After attending an open floor movement class for the first time and loving it, Tamara realised that engaging in physical activity for reasons other than to change her physical appearance was a journey she wanted to continue exploring.

“I wanted to do research that would tap more into young women’s experiences of the possibility within the body. I was going to movement classes, basically, to feel my body a little bit more, to express through movement what was happening in my psyche, to de-stress, to be in a community of similar like-minded people who are all trying to express through movement and trying to learn by really valuing the wisdom of the body,” she shared. 

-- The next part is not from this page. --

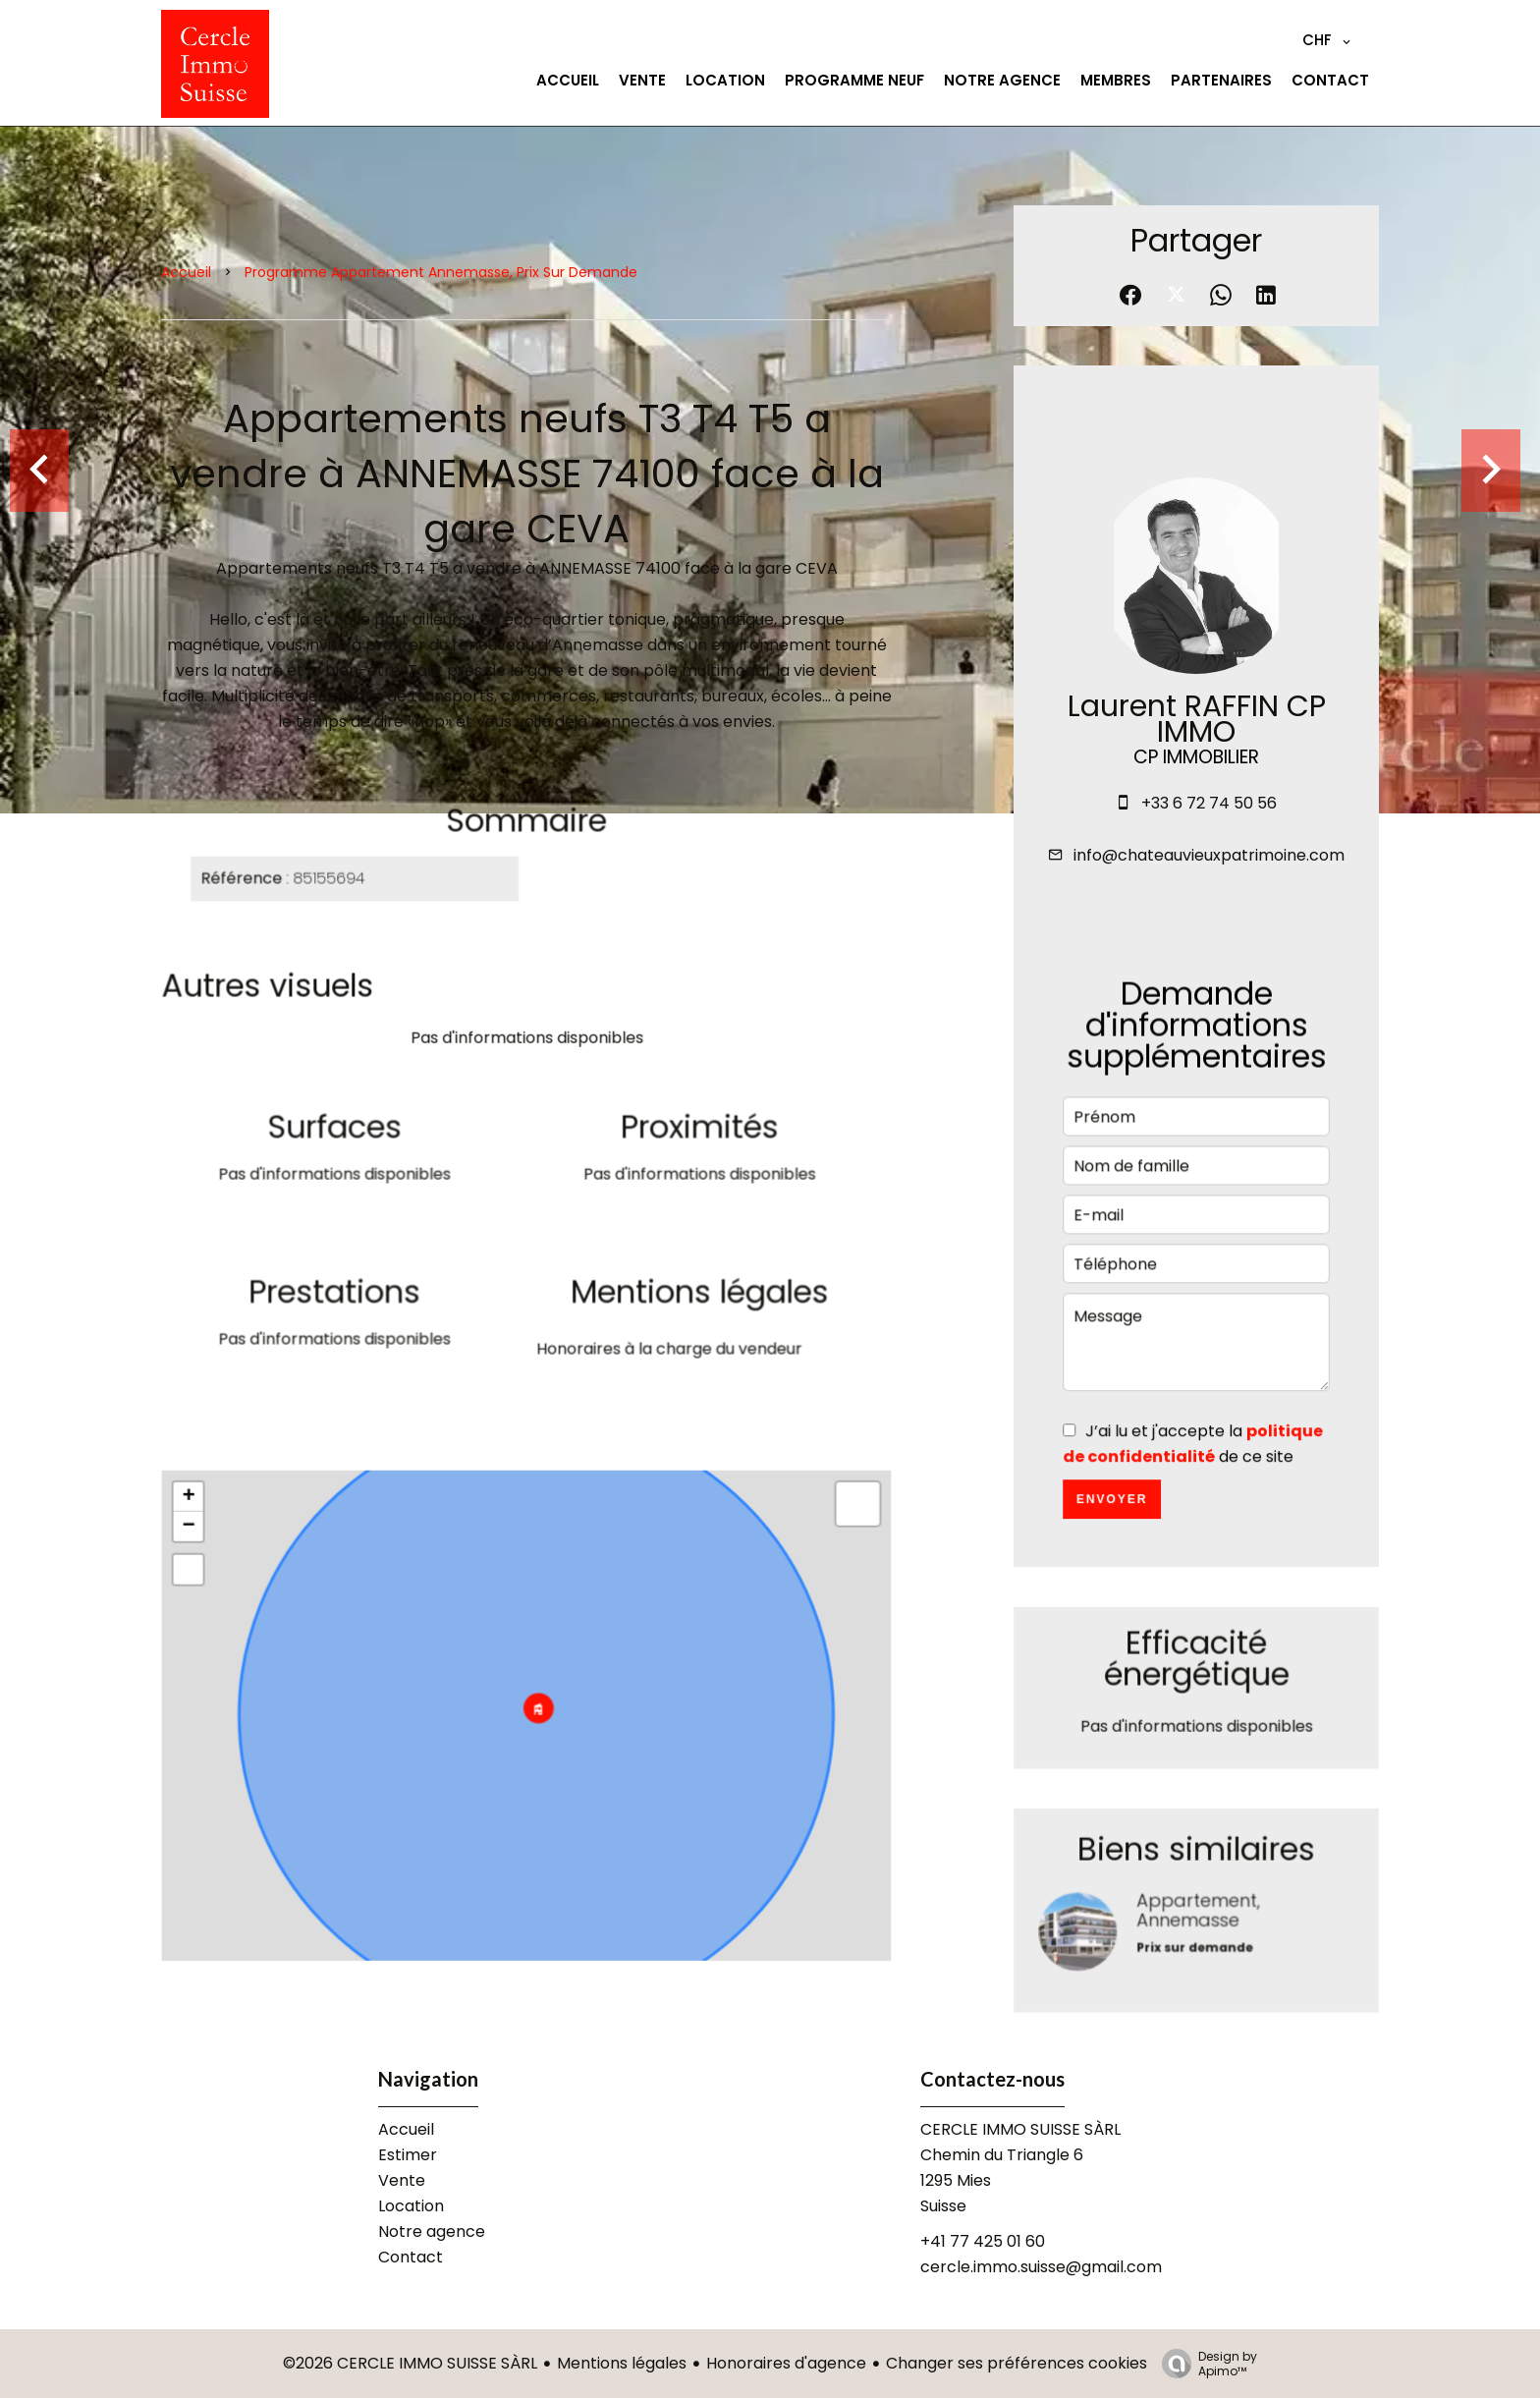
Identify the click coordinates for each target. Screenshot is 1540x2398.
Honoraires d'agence (786, 2363)
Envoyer (1112, 1508)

“Instead of this self-centred idea that we need to train our body so that it looks a certain way so that we get recognition or praise, I would rather teach people how to be okay, and how to feel at home, in their own bodies and in their skin.”

My conversation with Tamara reaffirmed all that I’ve personally gained from using joyful movement to guide my physical activity. Working out to fit a mould taught me to associate exercise with pain and struggle. It sapped all my energy and chipped away at my self-esteem.

Opting for exercise that responds to my body’s cues and brings me joy has gently steered me along a path to healing those old body image wounds, helping me to be kinder to my body and appreciate her for all that she does, rather than fixating on whether or not the patriarchy thinks she’s up to scratch.